■ Stored data entries ■

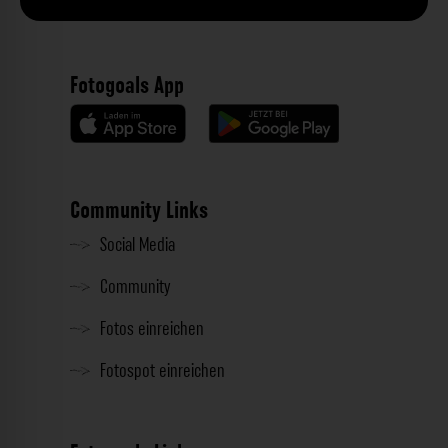
Fotogoals App
Community Links
Social Media
Community
Fotos einreichen
Fotospot einreichen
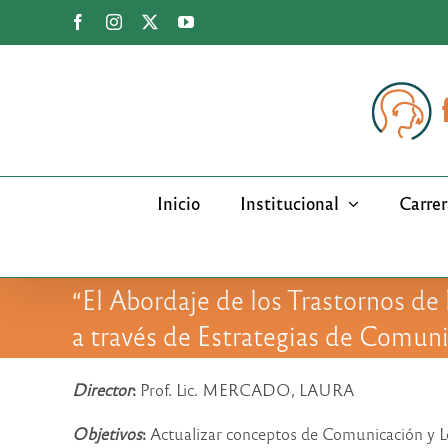
Saltar
Facebook
Instagram
X
YouTube
al
contenido
Inicio
Institucional
Carrer
“El Abordaje de los Trastornos de
a través de Estrategias de Comun
Director
:
Prof. Lic. MERCADO, LAURA
Objetivos
:
Actualizar conceptos de Comunicación y Le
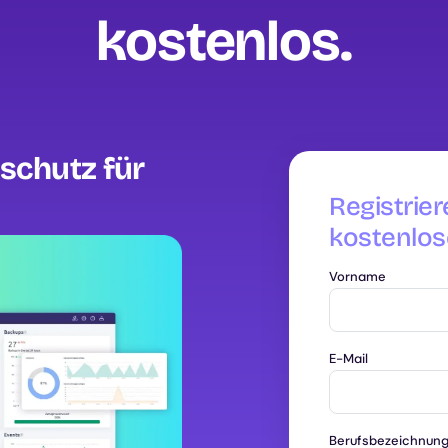
kostenlos‍.
nschutz für
Registrier
kostenlos
Vorname
E-Mail
Berufsbezeichnun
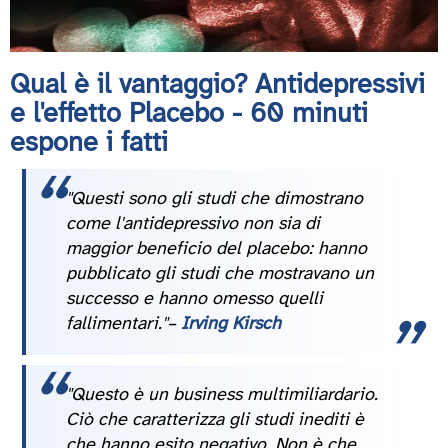
Qual è il vantaggio? Antidepressivi
e l'effetto Placebo - 60 minuti
espone i fatti
"Questi sono gli studi che dimostrano
come l'antidepressivo non sia di
maggior beneficio del placebo: hanno
pubblicato gli studi che mostravano un
successo e hanno omesso quelli
fallimentari."–
Irving Kirsch
"Questo è un business multimiliardario.
Ciò che caratterizza gli studi inediti è
che hanno esito negativo. Non è che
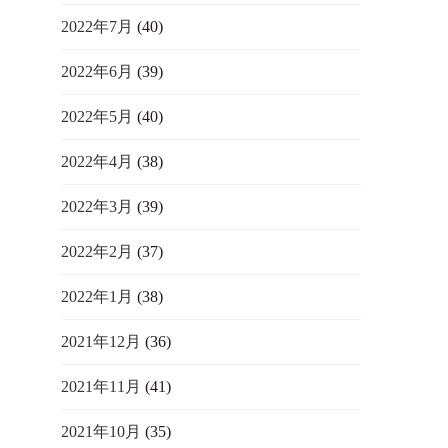
2022年7月
(40)
2022年6月
(39)
2022年5月
(40)
2022年4月
(38)
2022年3月
(39)
2022年2月
(37)
2022年1月
(38)
2021年12月
(36)
2021年11月
(41)
2021年10月
(35)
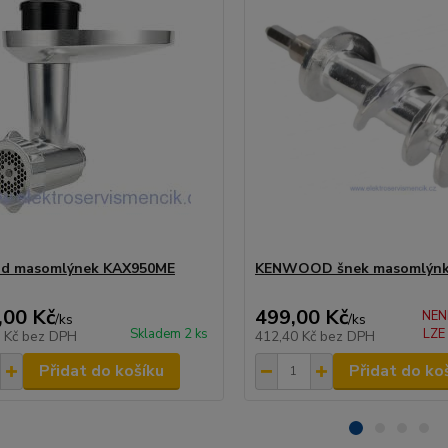
d masomlýnek KAX950ME
KENWOOD šnek masomlýn
,00 Kč
499,00 Kč
NEN
/
ks
/
ks
Skladem 2 ks
LZE
1 Kč
bez DPH
412,40 Kč
bez DPH
Přidat do košíku
Přidat do ko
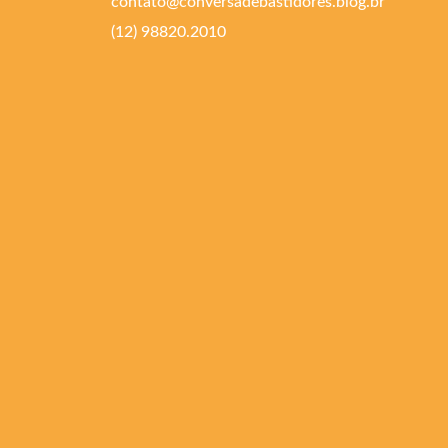
contato@conversadebastidores.blog.br
(12) 98820.2010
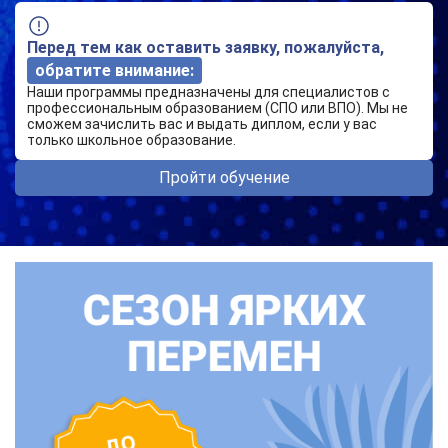
Перед тем как оставить заявку, пожалуйста,
обратите внимание:
Наши программы предназначены для специалистов с
профессиональным образованием (СПО или ВПО). Мы не
сможем зачислить вас и выдать диплом, если у вас
только школьное образование.
Пройти обучение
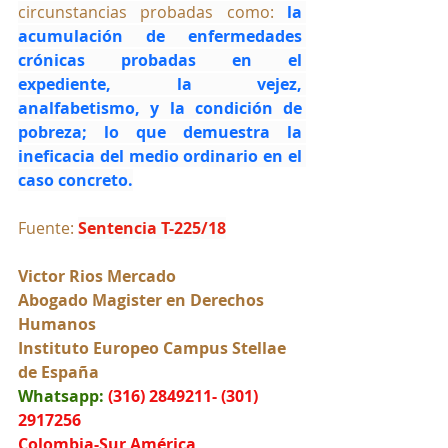
circunstancias probadas como: 
la 
acumulación de enfermedades 
crónicas probadas en el 
expediente, la vejez, 
analfabetismo, y la condición de 
pobreza; lo que demuestra la 
ineficacia del medio ordinario en el 
caso concreto.
Fuente: 
Sentencia T-225/18
Victor Rios Mercado
Abogado Magister en Derechos 
Humanos
Instituto Europeo Campus Stellae 
de España
Whatsapp:
(316) 2849211- (301) 
2917256
Colombia-Sur América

■ What you should do ■
Once the pictures are set aside, the remaining data must be transcribed exactly.

■ Response to the task ■
Fotogoals App
Community Links
Social Media
Community
Fotos einreichen
Fotospot einreichen
Saltar
Facebook
Instagram
X
YouTube
al
contenido
Inicio
Institucional
Carrer
“El Abordaje de los Trastornos de
a través de Estrategias de Comun
Director
:
Prof. Lic. MERCADO, LAURA
Objetivos
:
Actualizar conceptos de Comunicación y Le
kostenlos‍.
nschutz für
Registrier
kostenlos
Vorname
E-Mail
Berufsbezeichnun
Qual è il vantaggio? Antidepressivi
e l'effetto Placebo - 60 minuti
espone i fatti
"Questi sono gli studi che dimostrano
come l'antidepressivo non sia di
maggior beneficio del placebo: hanno
pubblicato gli studi che mostravano un
successo e hanno omesso quelli
fallimentari."–
Irving Kirsch
"Questo è un business multimiliardario.
Ciò che caratterizza gli studi inediti è
che hanno esito negativo. Non è che
2022年7月
(40)
2022年6月
(39)
2022年5月
(40)
2022年4月
(38)
2022年3月
(39)
2022年2月
(37)
2022年1月
(38)
2021年12月
(36)
2021年11月
(41)
2021年10月
(35)
d masomlýnek KAX950ME
KENWOOD šnek masomlýn
,00 Kč
499,00 Kč
NEN
/
ks
/
ks
Skladem 2 ks
LZE
1 Kč
bez DPH
412,40 Kč
bez DPH
Přidat do košíku
Přidat do ko
contato@conversadebastidores.blog.br
(12) 98820.2010
Перед тем как оставить заявку, пожалуйста,
обратите внимание:
Наши программы предназначены для специалистов с
профессиональным образованием (СПО или ВПО). Мы не
сможем зачислить вас и выдать диплом, если у вас
только школьное образование.
Пройти обучение
circunstancias probadas como: 
la 
acumulación de enfermedades 
crónicas probadas en el 
expediente, la vejez, 
analfabetismo, y la condición de 
pobreza; lo que demuestra la 
ineficacia del medio ordinario en el 
caso concreto.
Fuente: 
Sentencia T-225/18
Victor Rios Mercado
Abogado Magister en Derechos 
Humanos
Instituto Europeo Campus Stellae 
de España
Whatsapp:
(316) 2849211- (301) 
2917256
Colombia-Sur América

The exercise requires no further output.